Yao Fuxin, un militant syndical chinois qui, en 2002, avait pris la tête d’une action de protestation pacifique contre la corruption qui avait entraîné la faillite d’une aciérie, a été libéré de prison le 16 mars, après une peine de 7 ans pour "subversion contre la puissance étatique".

En mars 2003, après un procès expédié en quatre heures deux mois plus tôt, Yao Fuxin et Xiao Yunliang avaient été condamnés à des peines d’emprisonnement pour avoir dirigé des actions de protestation de travailleurs qui réclamaient leurs arriérés de salaire et le versement de leurs pensions à l’usine Liaoyang Ferroalloy, dans le nord-est de la province de Liaoning.

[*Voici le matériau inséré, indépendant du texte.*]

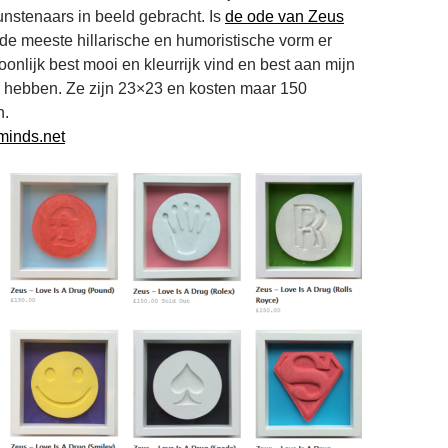
unstenaars in beeld gebracht. Is
de ode van Zeus
de meeste hillarische en humoristische vorm er
oonlijk best mooi en kleurrijk vind en best aan mijn
n hebben. Ze zijn 23×23 en kosten maar 150
n.
minds.net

En mars 2002, 15.000 travailleurs de cinq aciéries avaient protesté contre la corruption du gouvernement et de la direction d’entreprises de l’État. Un an auparavant à l’usine Liaoyang Ferroalloy, le personnel avait affirmé que 2.000 tonnes de minerai avaient disparu, entraînant la faillite de l’entreprise et le non paiement de leurs salaires et primes.

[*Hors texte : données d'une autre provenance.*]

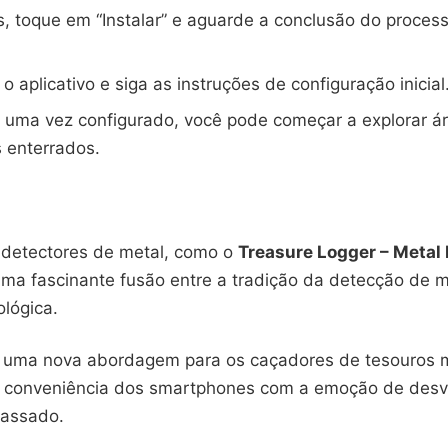
, toque em “Instalar” e aguarde a conclusão do proces
o aplicativo e siga as instruções de configuração inicial
, uma vez configurado, você pode começar a explorar 
 enterrados.
s detectores de metal, como o
Treasure Logger – Metal
ma fascinante fusão entre a tradição da detecção de m
lógica.
 uma nova abordagem para os caçadores de tesouros 
 conveniência dos smartphones com a emoção de des
passado.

Xiao Yunliang, un métallurgiste à la retraite, avait été libéré trois semaines avant la fin de sa peine de quatre ans de prison, en mars 2006.

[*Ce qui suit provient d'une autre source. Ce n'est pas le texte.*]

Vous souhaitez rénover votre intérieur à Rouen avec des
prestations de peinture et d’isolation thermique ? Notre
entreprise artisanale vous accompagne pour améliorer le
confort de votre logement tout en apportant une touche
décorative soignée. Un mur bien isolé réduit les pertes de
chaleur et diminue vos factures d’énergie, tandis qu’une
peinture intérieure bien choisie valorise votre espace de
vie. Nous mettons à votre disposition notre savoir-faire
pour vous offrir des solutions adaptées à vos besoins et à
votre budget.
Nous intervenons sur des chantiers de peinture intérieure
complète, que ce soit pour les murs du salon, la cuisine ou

Mais Yao Fuxin a continué à subir les conditions exécrables de la prison n°2 de Lingyuan où il a eu deux crises cardiaques, un accident vasculaire cérébral, dans une cellule à la fenêtre ouverte en permanence au plus fort de l’hiver. Il a aussi été privé de sommeil. Les gardiens avaient ordonné aux autres détenus de le piétiner lorsqu’il s’endormait.

À sa libération la semaine dernière, Yao Fuxin, qui est maintenant âgé de 63 ans, n’a pas exprimé de remords. "Je n’ai rien fait de mal", a-t-il déclaré lors d’une interview téléphonique, ajoutant que lui et d’autres ne faisaient qu’exercer les droits que leur reconnaît la constitution chinoise. "Je n’ai pas de regrets. Je n’ai fait que protéger les intérêts du pays et de la population, les intérêts que la loi reconnaît aux travailleurs."